O gol da vitória mostra bem os novos temperos que Milton Mendes pretende utilizar: acreditar até o fim da jogada, ter tranquilidade para tomar a decisão correta, fazer a leitura certa do lance – Pikachu jamais ganharia de Jorge Fellipe pelo alto – e definir com velocidade. Simbólico.

Não foi um Vasco constante. Foi um Vasco com leves toques diferentes. Porém, ainda bem distante de ser um Bacalhau à Gomes de Sá.
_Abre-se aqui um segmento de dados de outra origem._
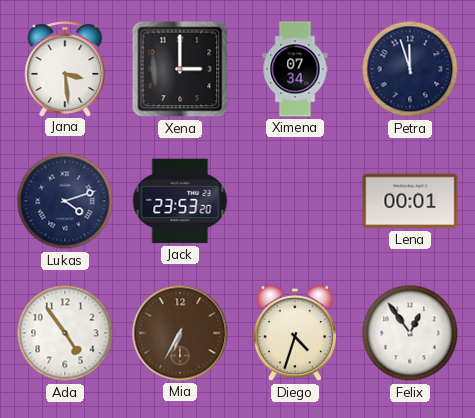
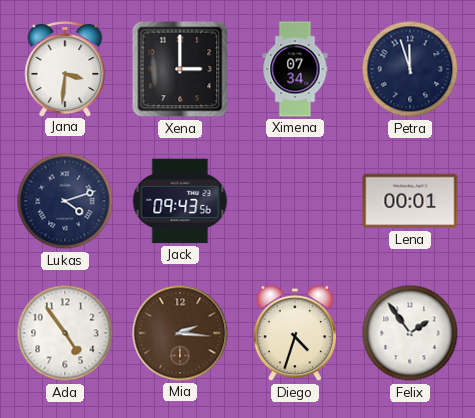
Jana: 3:29 -> 3:31
Jack: 23:53 -> 09:43
Mia: 6:35 -> 2:16
Felix: 12:54 -> 1:54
Ainda carrega o gosto de algumas panelas antigas.

Como todo bom prato, requer tempo… A primeira prova foi servida.



  • Saint-Fernando

    Analogia interessante.

  • Jose Ferreira

    MAIS O NENE POR FAVOR, NÃO CORRE, NÃO ACERTA UM
    PASSE, ESSE CARA NÃO DÁ, ELE QUER SAIR DO VASCO DESDE O ANO PASSADO E TA
    DE SACANAGEM. O FABIANO APOSENTADO COM OS DOIS NO TIME QUEM VAI
    CORRER???? TEM QUE MANDAR EMBORA OS DOIS, COM O SALARIO DOS DOIS CONTATA O EVERTON RIBEIRO

  • Paulo Wagner

    O time de Cristóvão era tão ruim que qualquer coisa apresentada já seria uma evolução. E foi mesmo. Mas ainda falta muito, mas muito mesmo, se quisermos passar o ano sem sustos de nova queda à Série B. Para a Libertadores então, falta um mundo! Agora, algumas carências em algumas posições são claras. Precisamos urgentemente de um ou dois zagueiros. Ir para um clássico, como contra o Botafogo, sem reserva para a zaga é dureza! Um outro volante cairia bem. Aliás, que fim levou o Bruno Paulista? Um lateral esquerdo seria bom, pois acho Henrique e Alan Cardoso fracos na marcação, deixando a defesa vulnerável. e um jogador de criação viria bem. Não precisam ser medalhões! Aliás, nem devem ser medalhões! Há boas opções no mercado sulamericano e brasileiro. Só tem que estar atento. No jogo do Palmeiras contra o Jorge Wilsterman, tinha um brasileiro, Tomaz, no time boliviano muito bom de bola. Ambidestro e habilidoso. E o próprio Alex Pirulito, também do time boliviano, poderia compor o elenco do Vasco. Ou outro zagueiro mais novo e promissor. O que não dá é para achar que o técnico vai fazer um banquete com ingredientes de segunda, como são vários no Vasco de hoje.